Given a backdrop of global environmental dynamism and climate change, traditional geo-ecological processes have undergone drastic changes over the past few decades. The geographical processes are no longer simple natural processes, and the researches of ecological processes also are no longer confined to the dynamics and development in ecosystem. The integration and intersection of multiple disciplines is becoming an important characteristic of modern geo-ecological processes (Fu et al., 2006).

It is an important symbol of the combination of human activities and geo-ecological processes to apply statistics to the study of geo-ecological processes. Socio-economic statistics are collected and published based on administrative division. So they have low spatial resolution and lack of the description to spatial distribution characteristics of socioeconomic statistics. It is difficult to use them for comprehensive analysis of socio-economic data and other data in practical application, which limits their application to geographical research to a great extent. There are three major problems. First, the contradiction between the spatial heterogeneity of geographical elements and the homogeneity of statistics in the same administrative division; Second, the disagreement between landscape scale and statistical scale; Third, the statistical indicators in different regions are inconsistent (Liu and Li, 2012). The spatialization of socio-economic statistics can solve the above problems effectively (Liao and Zhang, 2009).

Numerous studies focused on the spatialization of socio-economic statistics, including spatialization of population (Tobler et al., 1995, Tobler et al., 1997, Sutton et al., 2001, Tian et al., 2005) and gross domestic product (GDP) statistics (Ebener et al., 2005, Doll et al., 2006, Sutton et al., 2007, Elvidge et al., 1997, Elvidge et al., 2009a, Elvidge et al., 2009b and Ghosh et al., 2009). With the rapid development of Remote Sensing (RS) and Geographic Information System (GIS) technology, the spatialization of agricultural production data are frequently studied, mainly including spatialization of crop acreage (Qiu et al., 2003, Leff et al., 2004, You and Wood, 2006, You et al., 2009, Monfreda et al., 2008, Khan et al., 2010, Zhang et al., 2013, Jin et al., 2015, Salmon et al., 2015, Liu et al., 2017) and agricultural production inputs (Potter et al., 2010, Sun et al., 2010, Yan and Pan, 2014). However, there are fewer researches on crop yield spatialization. For instance, Shi et al. used the cultivated land data to spatialize maize yield per unit area statistics by multivariable linear regression model, and got a spatial distribution map of maize yield per unit area in Jilin province (Shi et al., 2011). Liu et al. took population density as the dependent variables and crop yield as independent variables to construct a regression model with the support of land use data. The model was then applied to spatialize provincial-level crop yield statistics, resulting in a distribution map of crop yield of China at 1 km by 1 km in 2000 and the precision of crop yield spatialization results were analyzed from provincial scale down to prefectural scale and county scale (Liu and Li, 2012). But few studies explored the influence of variables scales and partitioning schemes on precision of crop yield spatialization.

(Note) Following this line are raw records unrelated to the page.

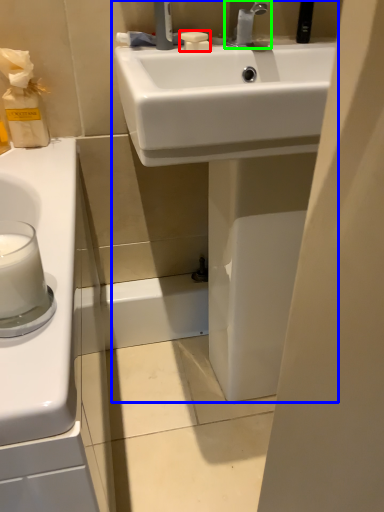 Question: Which is farther away from soap (highlighted by a red box)? sink (highlighted by a blue box) or tap (highlighted by a green box)?

Choices:
 (A) sink
 (B) tap

Answer: (A) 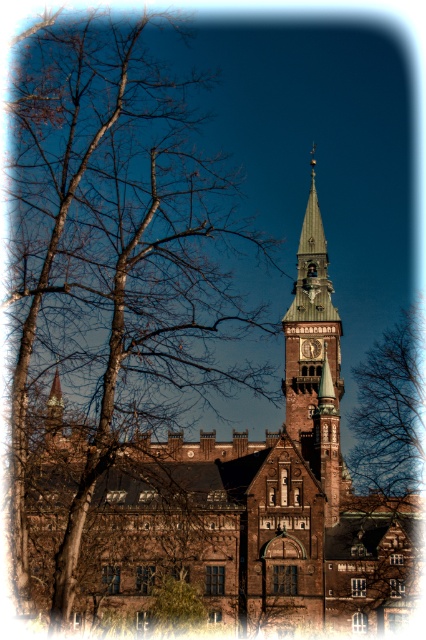 Consider the image. Can you confirm if brown textured tree at left is thinner than green wooden clock tower at upper center?

In fact, brown textured tree at left might be wider than green wooden clock tower at upper center.

Which is behind, point (195, 227) or point (287, 408)?

The point (195, 227) is behind.

What do you see at coordinates (114, 257) in the screenshot? I see `brown textured tree at left` at bounding box center [114, 257].

Find the location of a particular element. brown textured tree at left is located at coordinates (114, 257).

Is point (400, 486) in front of point (298, 432)?

That is False.

Who is higher up, bare branches at center or green wooden clock tower at upper center?

green wooden clock tower at upper center is above.

This screenshot has width=426, height=640. I want to click on bare branches at center, so click(391, 410).

Can you confirm if brown textured tree at left is positioned below bare branches at center?

No, brown textured tree at left is not below bare branches at center.

Is the position of brown textured tree at left more distant than that of bare branches at center?

No.

You are a GUI agent. You are given a task and a screenshot of the screen. Output one action in this format:
    pyautogui.click(x=<x>, y=<y>)
    Task: Click on the brown textured tree at left
    This screenshot has height=640, width=426.
    Given the screenshot: What is the action you would take?
    pyautogui.click(x=114, y=257) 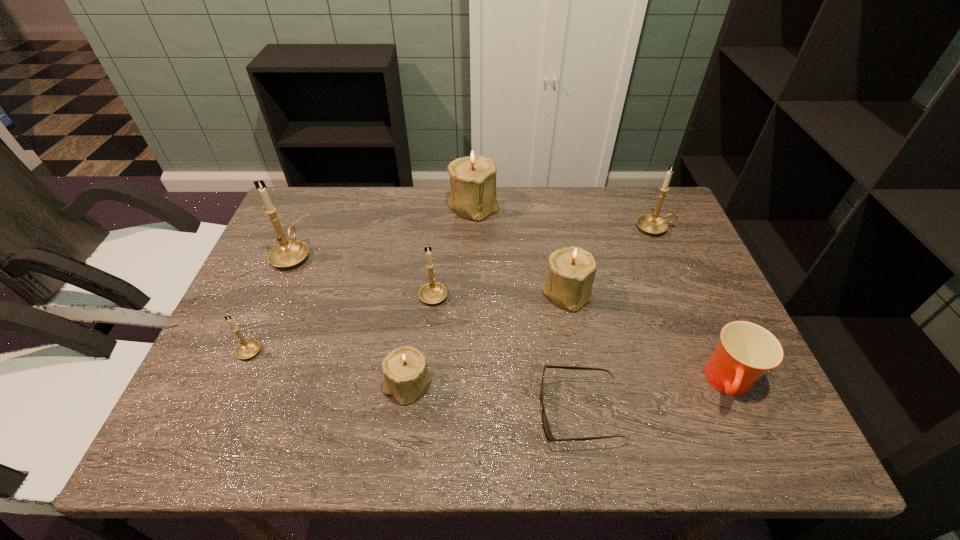 The height and width of the screenshot is (540, 960). Find the location of `vacant area situated 0.200m on the handle side of the second smallest gold candle holder`. vacant area situated 0.200m on the handle side of the second smallest gold candle holder is located at coordinates (440, 231).

Identify the location of vacant space located on the handle side of the second smallest gold candle holder. (441, 218).

The height and width of the screenshot is (540, 960). Identify the location of vacant region located on the handle side of the second smallest gold candle holder. (436, 267).

This screenshot has width=960, height=540. In order to click on vacant region located on the right of the second biggest beige candle_holder in this screenshot , I will do `click(698, 292)`.

You are a GUI agent. You are given a task and a screenshot of the screen. Output one action in this format:
    pyautogui.click(x=<x>, y=<y>)
    Task: Click on the vacant area situated 0.230m on the handle side of the smallest gold candle holder
    Image resolution: width=960 pixels, height=540 pixels.
    Given the screenshot: What is the action you would take?
    pyautogui.click(x=286, y=267)

Where is `blank space located on the handle side of the smallest gold candle holder`? The height and width of the screenshot is (540, 960). blank space located on the handle side of the smallest gold candle holder is located at coordinates point(284,273).

The width and height of the screenshot is (960, 540). Find the location of `free spot located 0.380m on the handle side of the smallest gold candle holder`. free spot located 0.380m on the handle side of the smallest gold candle holder is located at coordinates (301, 231).

This screenshot has height=540, width=960. Identify the location of free location located 0.320m on the left of the smallest beige candle_holder. (232, 385).

This screenshot has width=960, height=540. I want to click on free spot located on the back of the cup, so click(x=692, y=298).

Locate an element on the screen. This screenshot has height=540, width=960. free space located 0.230m on the lenses of the sunglasses is located at coordinates (426, 411). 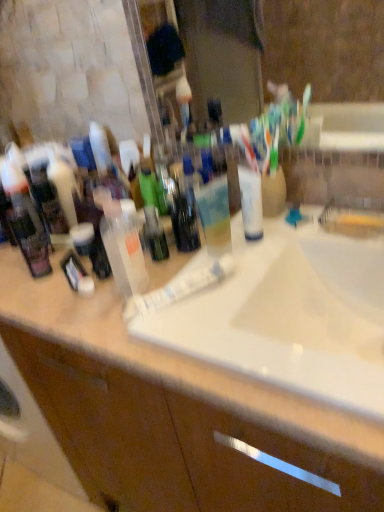 The width and height of the screenshot is (384, 512). Find the location of `vacant space in front of black matte toothbrush at left, marked as the third toiletry in a left-to-right arrangement`. vacant space in front of black matte toothbrush at left, marked as the third toiletry in a left-to-right arrangement is located at coordinates (80, 314). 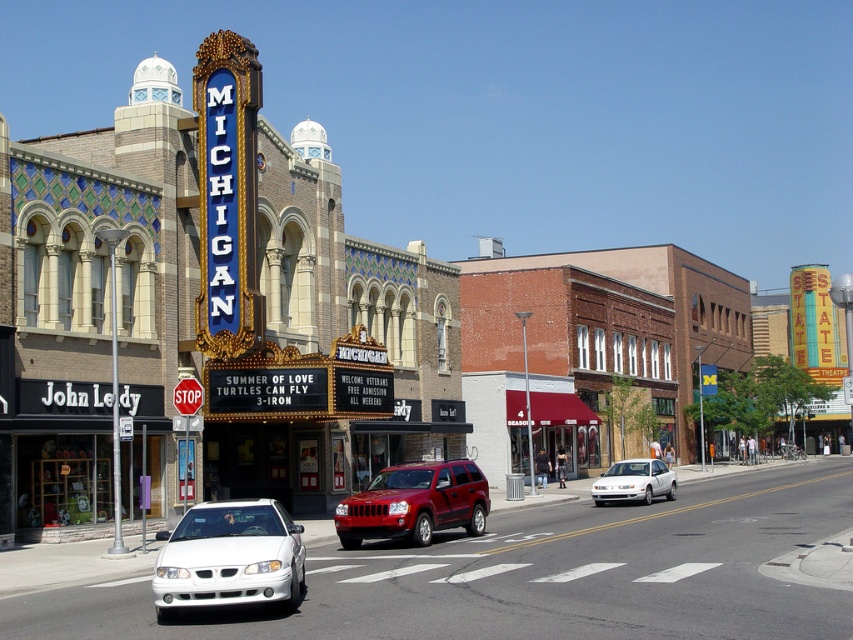 Question: Which object is farther from the camera taking this photo?

Choices:
 (A) white glossy sedan at lower left
 (B) shiny red suv at center
 (C) white matte sedan at center

Answer: (C)

Question: Does white glossy sedan at lower left appear under white matte sedan at center?

Choices:
 (A) yes
 (B) no

Answer: (B)

Question: Considering the real-world distances, which object is farthest from the white matte sedan at center?

Choices:
 (A) shiny red suv at center
 (B) white glossy sedan at lower left

Answer: (B)

Question: Is white glossy sedan at lower left above white matte sedan at center?

Choices:
 (A) yes
 (B) no

Answer: (A)

Question: Which object appears farthest from the camera in this image?

Choices:
 (A) white glossy sedan at lower left
 (B) shiny red suv at center
 (C) white matte sedan at center

Answer: (C)

Question: Does shiny red suv at center have a lesser width compared to white matte sedan at center?

Choices:
 (A) no
 (B) yes

Answer: (B)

As one of frequently-used geo-data processing methods, spatialization of attribute data inevitably results in errors during data processing. Spatialization errors can be reduced by correcting initial spatialization results. Many error modifying methods have been used to correct spatialization errors, such as average correction method (Wu et al., 2015), proportional coefficient correction method (Shi et al., 2016), weight coefficient correction method based on the basic idea that different farmland types have the same weight (Liao and Qin, 2014). However, there are few researches about comparing the pros and cons of different error correction methods. So, in this study we will discuss the influence of some new error correction methods on crop output spatialization and compare them with the existing error correction methods to improve spatialization precision.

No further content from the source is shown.